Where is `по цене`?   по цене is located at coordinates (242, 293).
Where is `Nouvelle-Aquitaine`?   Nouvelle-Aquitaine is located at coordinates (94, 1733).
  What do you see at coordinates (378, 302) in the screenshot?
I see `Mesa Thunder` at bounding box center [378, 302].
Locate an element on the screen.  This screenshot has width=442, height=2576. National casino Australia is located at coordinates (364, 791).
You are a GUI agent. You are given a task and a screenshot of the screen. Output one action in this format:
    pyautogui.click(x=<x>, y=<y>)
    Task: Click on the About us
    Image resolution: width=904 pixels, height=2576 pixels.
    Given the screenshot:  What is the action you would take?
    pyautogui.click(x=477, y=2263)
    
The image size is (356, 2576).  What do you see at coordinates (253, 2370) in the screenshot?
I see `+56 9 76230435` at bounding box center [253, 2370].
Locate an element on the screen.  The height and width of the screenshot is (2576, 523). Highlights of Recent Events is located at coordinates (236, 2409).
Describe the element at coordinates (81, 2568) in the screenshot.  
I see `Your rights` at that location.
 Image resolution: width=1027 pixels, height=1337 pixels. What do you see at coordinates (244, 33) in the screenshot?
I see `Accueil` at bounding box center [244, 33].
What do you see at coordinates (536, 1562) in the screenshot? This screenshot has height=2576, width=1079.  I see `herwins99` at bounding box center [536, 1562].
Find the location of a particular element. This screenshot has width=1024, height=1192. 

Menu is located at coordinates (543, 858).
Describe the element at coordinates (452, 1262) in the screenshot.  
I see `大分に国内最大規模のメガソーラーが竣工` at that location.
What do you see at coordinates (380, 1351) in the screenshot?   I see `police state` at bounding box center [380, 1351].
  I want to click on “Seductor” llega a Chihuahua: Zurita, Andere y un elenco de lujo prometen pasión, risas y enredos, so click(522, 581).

**********

- Problem description
Give the records above again in full, keeping every character unchanged.

- Answer to this problem
Where is `по цене`?   по цене is located at coordinates (242, 293).
Where is `Nouvelle-Aquitaine`?   Nouvelle-Aquitaine is located at coordinates (94, 1733).
  What do you see at coordinates (378, 302) in the screenshot?
I see `Mesa Thunder` at bounding box center [378, 302].
Locate an element on the screen.  This screenshot has width=442, height=2576. National casino Australia is located at coordinates (364, 791).
You are a GUI agent. You are given a task and a screenshot of the screen. Output one action in this format:
    pyautogui.click(x=<x>, y=<y>)
    Task: Click on the About us
    Image resolution: width=904 pixels, height=2576 pixels.
    Given the screenshot:  What is the action you would take?
    pyautogui.click(x=477, y=2263)
    
The image size is (356, 2576).  What do you see at coordinates (253, 2370) in the screenshot?
I see `+56 9 76230435` at bounding box center [253, 2370].
Locate an element on the screen.  The height and width of the screenshot is (2576, 523). Highlights of Recent Events is located at coordinates (236, 2409).
Describe the element at coordinates (81, 2568) in the screenshot.  
I see `Your rights` at that location.
 Image resolution: width=1027 pixels, height=1337 pixels. What do you see at coordinates (244, 33) in the screenshot?
I see `Accueil` at bounding box center [244, 33].
What do you see at coordinates (536, 1562) in the screenshot? This screenshot has height=2576, width=1079.  I see `herwins99` at bounding box center [536, 1562].
Find the location of a particular element. This screenshot has width=1024, height=1192. 

Menu is located at coordinates (543, 858).
Describe the element at coordinates (452, 1262) in the screenshot.  
I see `大分に国内最大規模のメガソーラーが竣工` at that location.
What do you see at coordinates (380, 1351) in the screenshot?   I see `police state` at bounding box center [380, 1351].
  I want to click on “Seductor” llega a Chihuahua: Zurita, Andere y un elenco de lujo prometen pasión, risas y enredos, so click(522, 581).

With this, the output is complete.